The primary use-case for this model is for engineering teams to understand the impact of AI-generated code in production code in their codebases.
mendeza
8 hours ago
I agree this would be a great tool for organizations to use to see impact of AI code in codebases. Engineers will probably be too lazy to modify the code enough to make it look less AI. You could probably enhance the robustness of your classifier with synthetic data like this.

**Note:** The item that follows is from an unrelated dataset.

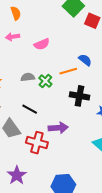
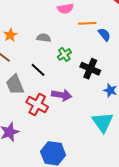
orange line: (68, 71) -> (87, 23), moved
green cross: (45, 81) -> (64, 54), moved

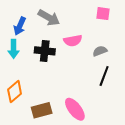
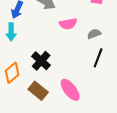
black cross: (45, 51) -> (41, 61), moved, turned 36
brown rectangle: (42, 110) -> (38, 91), turned 54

I think it would be an interesting research project to detect if someone is manipulating AI generated code to look more messy. This paper https://arxiv.org/pdf/2303.11156 Sadasivan et. al. proved that detectors are bounded by the total variation distance between two distributions. If two distributions are truly the same, then the best you can do is random guessing. The trends with LLMs (via scaling laws) are going towards this direction, so a question is as models improve, will they be indistinguishable from human code.
Be fun to collaborate!
runako
7 hours ago
The primary point of distinction that allows AI generation to be inferred appears to be that the code is clean and well-structured. (Leave aside for a moment the oddity that this is all machines whose primary benchmarks are human-generated code written in a style that is now deemed too perfect to have been written by people.)

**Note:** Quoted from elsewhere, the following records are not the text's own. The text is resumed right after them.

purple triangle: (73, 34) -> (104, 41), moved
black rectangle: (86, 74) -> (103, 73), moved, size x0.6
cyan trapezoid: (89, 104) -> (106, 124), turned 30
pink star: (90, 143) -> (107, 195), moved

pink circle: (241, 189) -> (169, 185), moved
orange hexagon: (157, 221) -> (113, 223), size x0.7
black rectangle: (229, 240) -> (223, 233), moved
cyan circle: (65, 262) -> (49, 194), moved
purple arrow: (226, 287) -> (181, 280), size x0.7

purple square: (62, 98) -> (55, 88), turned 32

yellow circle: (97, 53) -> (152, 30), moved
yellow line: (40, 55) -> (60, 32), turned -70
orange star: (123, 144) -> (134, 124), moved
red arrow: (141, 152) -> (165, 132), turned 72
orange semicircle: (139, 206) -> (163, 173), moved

Does that provide an incentive for people writing manually to write worse code, structured badly, as proof that they didn't use AI to generate their code?
Is there now a disincentive for writing good code with good comments?
nomel
8 hours ago
On HN, indent four spaces for code block, blank line between and text above.
Like
This
mendeza
8 hours ago
I appreciate the feedback! I just updated to have the 4 space indentation.